Institut National de la Santé et de la Recherche Médicale, Unité 855 and Université de Lyon, Lyon F-69008, France, and Université Lyon 1, Villeurbanne F-69622, France

Address all correspondence and requests for reprints to: Gilles Mithieux, Faculté de médecine Laennec, rue Guillaume Paradin, 69372 Lyon cedex 8, France. E-mail: mithieux{at}sante.univ-lyon1.fr.
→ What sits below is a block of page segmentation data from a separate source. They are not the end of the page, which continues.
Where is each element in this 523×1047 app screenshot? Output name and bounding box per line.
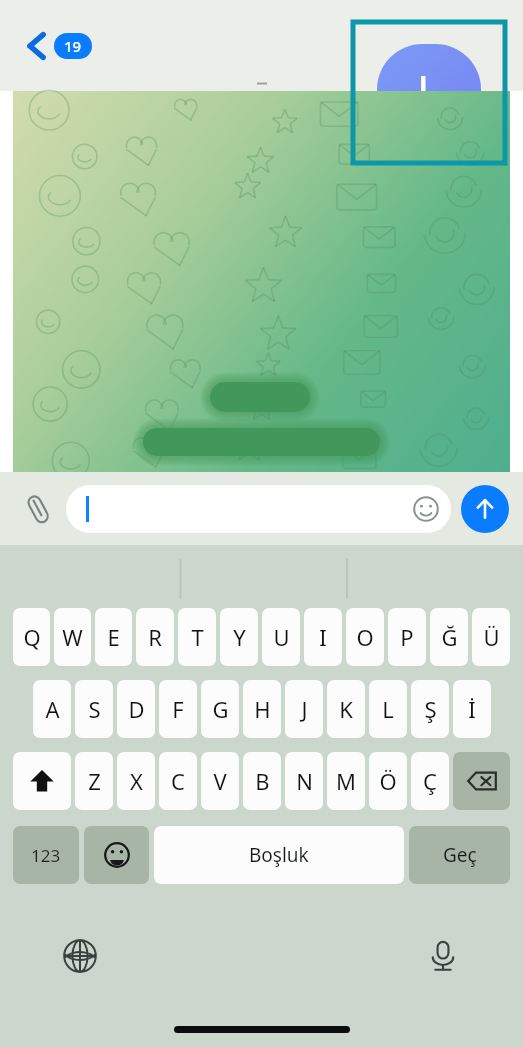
staticText: D: [128, 694, 145, 724]
button[interactable]: İ: [453, 680, 491, 738]
button[interactable]: K: [327, 680, 365, 738]
button[interactable]: Z: [75, 752, 113, 810]
button[interactable]: L: [377, 44, 481, 135]
staticText: Ü: [483, 622, 500, 652]
button[interactable]: Voice input: [420, 933, 466, 979]
staticText: Boşluk: [249, 842, 309, 868]
staticText: C: [171, 766, 185, 796]
staticText: G: [212, 694, 229, 724]
staticText: Ğ: [441, 622, 458, 652]
button[interactable]: Shift: [13, 752, 71, 810]
staticText: N: [296, 766, 313, 796]
staticText: T: [191, 622, 204, 652]
button[interactable]: M: [327, 752, 365, 810]
button[interactable]: Boşluk: [154, 826, 404, 884]
button[interactable]: Emoji: [66, 485, 451, 533]
staticText: U: [273, 622, 290, 652]
button[interactable]: O: [346, 608, 384, 666]
staticText: P: [400, 622, 414, 652]
staticText: Y: [233, 622, 246, 652]
button[interactable]: 123: [13, 826, 79, 884]
staticText: Z: [88, 766, 101, 796]
staticText: K: [339, 694, 353, 724]
button[interactable]: G: [201, 680, 239, 738]
staticText: 19: [64, 36, 82, 56]
staticText: S: [88, 694, 101, 724]
staticText: O: [356, 622, 374, 652]
staticText: H: [254, 694, 271, 724]
button[interactable]: I: [304, 608, 342, 666]
button[interactable]: Profile photo: [353, 22, 505, 163]
button[interactable]: D: [117, 680, 155, 738]
staticText: X: [130, 766, 143, 796]
staticText: Geç: [443, 842, 477, 868]
button[interactable]: L: [369, 680, 407, 738]
button[interactable]: B: [243, 752, 281, 810]
button[interactable]: Q: [13, 608, 50, 666]
staticText: Q: [23, 622, 41, 652]
staticText: W: [62, 622, 83, 652]
staticText: 123: [31, 844, 61, 867]
button[interactable]: Ğ: [430, 608, 468, 666]
button[interactable]: C: [159, 752, 197, 810]
staticText: B: [255, 766, 270, 796]
staticText: M: [336, 766, 356, 796]
button[interactable]: Emoji keyboard: [84, 826, 149, 884]
staticText: E: [107, 622, 120, 652]
button[interactable]: Change keyboard language: [57, 933, 103, 979]
button[interactable]: Ç: [411, 752, 449, 810]
button[interactable]: 19: [22, 27, 96, 65]
button[interactable]: J: [285, 680, 323, 738]
staticText: F: [172, 694, 184, 724]
button[interactable]: S: [75, 680, 113, 738]
staticText: V: [213, 766, 227, 796]
button[interactable]: Ü: [472, 608, 510, 666]
button[interactable]: H: [243, 680, 281, 738]
button[interactable]: Geç: [409, 826, 510, 884]
button[interactable]: Attach: [14, 485, 62, 533]
button[interactable]: Ş: [411, 680, 449, 738]
staticText: İ: [468, 694, 476, 724]
button[interactable]: F: [159, 680, 197, 738]
button[interactable]: Ö: [369, 752, 407, 810]
button[interactable]: U: [262, 608, 300, 666]
button[interactable]: T: [178, 608, 216, 666]
staticText: Ö: [379, 766, 397, 796]
staticText: L: [417, 60, 441, 120]
staticText: A: [45, 694, 60, 724]
button[interactable]: Backspace: [453, 752, 510, 810]
button[interactable]: N: [285, 752, 323, 810]
button[interactable]: E: [95, 608, 132, 666]
staticText: I: [319, 622, 327, 652]
staticText: L: [382, 694, 394, 724]
button[interactable]: Emoji: [409, 492, 443, 526]
button[interactable]: Y: [220, 608, 258, 666]
staticText: R: [148, 622, 162, 652]
button[interactable]: V: [201, 752, 239, 810]
button[interactable]: A: [33, 680, 71, 738]
staticText: Ç: [423, 766, 437, 796]
button[interactable]: P: [388, 608, 426, 666]
button[interactable]: X: [117, 752, 155, 810]
button[interactable]: W: [54, 608, 91, 666]
staticText: Ş: [424, 694, 437, 724]
staticText: J: [301, 694, 308, 724]
button[interactable]: R: [136, 608, 174, 666]
button[interactable]: Send: [461, 485, 509, 533]
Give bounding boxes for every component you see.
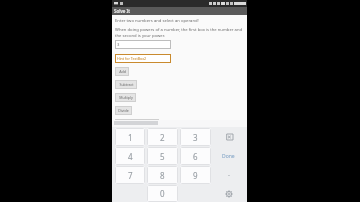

The aim of this study was to assess in rats the effect of protein feeding on the: 1) distribution of endogenous glucose production (EGP) among gluconeogenic organs, and 2) repercussion on the insulin sensitivity of glucose metabolism. We used gene expression analyses, a combination of glucose tracer dilution and arteriovenous balance to quantify specific organ release, and hyperinsulinemic euglycemic clamps to assess EGP and glucose uptake. Protein feeding promoted a dramatic induction of the main regulatory gluconeogenic genes (glucose-6 phosphatase and phosphoenolpyruvate carboxykinase) in the kidney, but not in the liver. As a consequence, the kidney glucose release was markedly increased, compared with rats fed a normal starch diet. Protein feeding ameliorated the suppression of EGP by insulin and the sparing of glycogen storage in the liver but had no effect on glucose uptake. Combined with the previously reported induction of gluconeogenesis in the small intestine, the present work strongly suggests that a redistribution of glucose production among gluconeogenic organs might occur upon protein feeding. This phenomenon is in keeping with the improvement of insulin sensitivity of EGP, most likely involving the hepatic site. These data shed a new light on the improvement of glucose tolerance, previously observed upon increasing the amount of protein in the diet, in type 2 diabetic patients.